*** Opening of Dataset entries ***
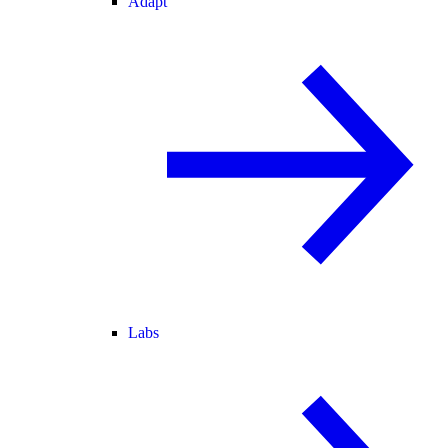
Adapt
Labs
*** Close of Dataset entries ***
*** Opening of Dataset entries ***
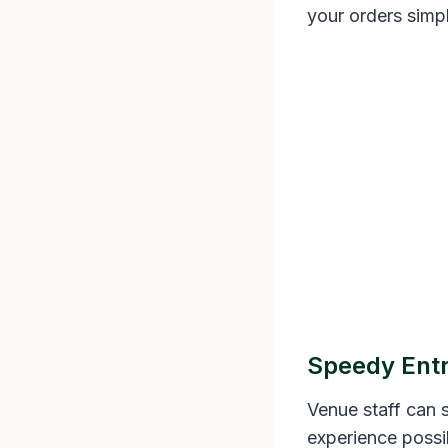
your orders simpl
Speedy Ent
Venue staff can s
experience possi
*** Close of Dataset entries ***
*** Opening of Dataset entries ***
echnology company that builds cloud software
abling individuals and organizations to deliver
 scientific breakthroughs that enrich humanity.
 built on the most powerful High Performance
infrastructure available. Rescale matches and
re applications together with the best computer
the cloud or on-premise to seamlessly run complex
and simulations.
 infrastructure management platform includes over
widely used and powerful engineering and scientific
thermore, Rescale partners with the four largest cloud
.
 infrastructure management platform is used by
*** Close of Dataset entries ***
=== Task description ===
From the listing above, output exactly the run of lines that starts with the line containing "thermore, Rescale partners" and ends with the line containing "infrastructure management platform is".

=== Task output ===
thermore, Rescale partners with the four largest cloud
.
 infrastructure management platform is used by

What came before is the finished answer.